▸ WHAT IS EXPECTED: Copy out every record that follows, word for word.
..............................
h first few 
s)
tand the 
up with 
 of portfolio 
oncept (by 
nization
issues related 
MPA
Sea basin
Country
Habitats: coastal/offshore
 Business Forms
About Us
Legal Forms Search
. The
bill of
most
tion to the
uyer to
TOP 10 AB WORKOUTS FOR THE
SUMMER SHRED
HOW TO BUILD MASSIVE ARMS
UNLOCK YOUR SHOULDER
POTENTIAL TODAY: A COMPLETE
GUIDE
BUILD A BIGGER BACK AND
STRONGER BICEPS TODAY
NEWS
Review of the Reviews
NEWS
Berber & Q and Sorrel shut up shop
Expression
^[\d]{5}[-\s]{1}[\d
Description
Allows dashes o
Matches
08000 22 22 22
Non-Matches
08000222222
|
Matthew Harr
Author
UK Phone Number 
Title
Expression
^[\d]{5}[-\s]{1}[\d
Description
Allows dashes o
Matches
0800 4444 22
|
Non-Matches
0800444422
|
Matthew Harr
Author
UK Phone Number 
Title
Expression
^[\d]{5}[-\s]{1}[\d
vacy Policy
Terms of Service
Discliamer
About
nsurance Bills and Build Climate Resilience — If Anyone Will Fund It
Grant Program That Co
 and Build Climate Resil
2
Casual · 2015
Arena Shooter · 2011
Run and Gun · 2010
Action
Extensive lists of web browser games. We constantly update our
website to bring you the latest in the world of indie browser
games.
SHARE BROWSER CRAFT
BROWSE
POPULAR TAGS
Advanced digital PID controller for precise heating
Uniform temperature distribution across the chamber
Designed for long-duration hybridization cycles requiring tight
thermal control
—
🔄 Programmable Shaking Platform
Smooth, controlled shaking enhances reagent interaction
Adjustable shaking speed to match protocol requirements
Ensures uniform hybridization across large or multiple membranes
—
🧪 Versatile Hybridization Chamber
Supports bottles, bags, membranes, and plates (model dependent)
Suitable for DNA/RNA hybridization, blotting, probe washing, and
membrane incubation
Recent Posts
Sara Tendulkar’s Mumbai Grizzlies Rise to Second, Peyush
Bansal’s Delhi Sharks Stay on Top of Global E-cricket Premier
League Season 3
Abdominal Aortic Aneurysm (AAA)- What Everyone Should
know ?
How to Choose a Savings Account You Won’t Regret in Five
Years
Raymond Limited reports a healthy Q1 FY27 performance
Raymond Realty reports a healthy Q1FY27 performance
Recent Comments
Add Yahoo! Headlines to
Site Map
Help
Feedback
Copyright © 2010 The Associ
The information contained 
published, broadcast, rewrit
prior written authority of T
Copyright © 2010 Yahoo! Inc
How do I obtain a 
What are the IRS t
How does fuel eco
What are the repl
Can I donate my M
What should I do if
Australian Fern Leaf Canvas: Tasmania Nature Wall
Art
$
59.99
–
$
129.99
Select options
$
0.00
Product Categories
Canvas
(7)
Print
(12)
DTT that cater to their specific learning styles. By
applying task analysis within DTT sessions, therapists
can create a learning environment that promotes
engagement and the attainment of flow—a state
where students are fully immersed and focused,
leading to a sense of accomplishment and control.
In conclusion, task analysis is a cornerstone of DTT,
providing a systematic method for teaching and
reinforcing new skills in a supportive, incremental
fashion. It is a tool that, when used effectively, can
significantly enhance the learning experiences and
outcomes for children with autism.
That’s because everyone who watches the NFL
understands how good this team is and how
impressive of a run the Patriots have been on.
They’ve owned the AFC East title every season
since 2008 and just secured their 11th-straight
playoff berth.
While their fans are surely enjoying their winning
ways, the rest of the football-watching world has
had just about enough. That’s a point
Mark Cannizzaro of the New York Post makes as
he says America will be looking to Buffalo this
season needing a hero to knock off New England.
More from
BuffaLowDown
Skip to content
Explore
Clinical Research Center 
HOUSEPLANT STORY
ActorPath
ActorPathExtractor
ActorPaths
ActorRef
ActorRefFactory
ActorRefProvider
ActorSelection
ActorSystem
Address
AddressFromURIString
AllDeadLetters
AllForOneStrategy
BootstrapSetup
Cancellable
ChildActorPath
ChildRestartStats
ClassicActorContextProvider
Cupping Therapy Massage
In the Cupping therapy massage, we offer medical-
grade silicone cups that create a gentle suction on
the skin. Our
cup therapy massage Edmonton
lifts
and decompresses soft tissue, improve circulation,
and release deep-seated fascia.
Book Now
..............................
▸ RESULT:
h first few 
s)
tand the 
up with 
 of portfolio 
oncept (by 
nization
issues related 
MPA
Sea basin
Country
Habitats: coastal/offshore
 Business Forms
About Us
Legal Forms Search
. The
bill of
most
tion to the
uyer to
TOP 10 AB WORKOUTS FOR THE
SUMMER SHRED
HOW TO BUILD MASSIVE ARMS
UNLOCK YOUR SHOULDER
POTENTIAL TODAY: A COMPLETE
GUIDE
BUILD A BIGGER BACK AND
STRONGER BICEPS TODAY
NEWS
Review of the Reviews
NEWS
Berber & Q and Sorrel shut up shop
Expression
^[\d]{5}[-\s]{1}[\d
Description
Allows dashes o
Matches
08000 22 22 22
Non-Matches
08000222222
|
Matthew Harr
Author
UK Phone Number 
Title
Expression
^[\d]{5}[-\s]{1}[\d
Description
Allows dashes o
Matches
0800 4444 22
|
Non-Matches
0800444422
|
Matthew Harr
Author
UK Phone Number 
Title
Expression
^[\d]{5}[-\s]{1}[\d
vacy Policy
Terms of Service
Discliamer
About
nsurance Bills and Build Climate Resilience — If Anyone Will Fund It
Grant Program That Co
 and Build Climate Resil
2
Casual · 2015
Arena Shooter · 2011
Run and Gun · 2010
Action
Extensive lists of web browser games. We constantly update our
website to bring you the latest in the world of indie browser
games.
SHARE BROWSER CRAFT
BROWSE
POPULAR TAGS
Advanced digital PID controller for precise heating
Uniform temperature distribution across the chamber
Designed for long-duration hybridization cycles requiring tight
thermal control
—
🔄 Programmable Shaking Platform
Smooth, controlled shaking enhances reagent interaction
Adjustable shaking speed to match protocol requirements
Ensures uniform hybridization across large or multiple membranes
—
🧪 Versatile Hybridization Chamber
Supports bottles, bags, membranes, and plates (model dependent)
Suitable for DNA/RNA hybridization, blotting, probe washing, and
membrane incubation
Recent Posts
Sara Tendulkar’s Mumbai Grizzlies Rise to Second, Peyush
Bansal’s Delhi Sharks Stay on Top of Global E-cricket Premier
League Season 3
Abdominal Aortic Aneurysm (AAA)- What Everyone Should
know ?
How to Choose a Savings Account You Won’t Regret in Five
Years
Raymond Limited reports a healthy Q1 FY27 performance
Raymond Realty reports a healthy Q1FY27 performance
Recent Comments
Add Yahoo! Headlines to
Site Map
Help
Feedback
Copyright © 2010 The Associ
The information contained 
published, broadcast, rewrit
prior written authority of T
Copyright © 2010 Yahoo! Inc
How do I obtain a 
What are the IRS t
How does fuel eco
What are the repl
Can I donate my M
What should I do if
Australian Fern Leaf Canvas: Tasmania Nature Wall
Art
$
59.99
–
$
129.99
Select options
$
0.00
Product Categories
Canvas
(7)
Print
(12)
DTT that cater to their specific learning styles. By
applying task analysis within DTT sessions, therapists
can create a learning environment that promotes
engagement and the attainment of flow—a state
where students are fully immersed and focused,
leading to a sense of accomplishment and control.
In conclusion, task analysis is a cornerstone of DTT,
providing a systematic method for teaching and
reinforcing new skills in a supportive, incremental
fashion. It is a tool that, when used effectively, can
significantly enhance the learning experiences and
outcomes for children with autism.
That’s because everyone who watches the NFL
understands how good this team is and how
impressive of a run the Patriots have been on.
They’ve owned the AFC East title every season
since 2008 and just secured their 11th-straight
playoff berth.
While their fans are surely enjoying their winning
ways, the rest of the football-watching world has
had just about enough. That’s a point
Mark Cannizzaro of the New York Post makes as
he says America will be looking to Buffalo this
season needing a hero to knock off New England.
More from
BuffaLowDown
Skip to content
Explore
Clinical Research Center 
HOUSEPLANT STORY
ActorPath
ActorPathExtractor
ActorPaths
ActorRef
ActorRefFactory
ActorRefProvider
ActorSelection
ActorSystem
Address
AddressFromURIString
AllDeadLetters
AllForOneStrategy
BootstrapSetup
Cancellable
ChildActorPath
ChildRestartStats
ClassicActorContextProvider
Cupping Therapy Massage
In the Cupping therapy massage, we offer medical-
grade silicone cups that create a gentle suction on
the skin. Our
cup therapy massage Edmonton
lifts
and decompresses soft tissue, improve circulation,
and release deep-seated fascia.
Book Now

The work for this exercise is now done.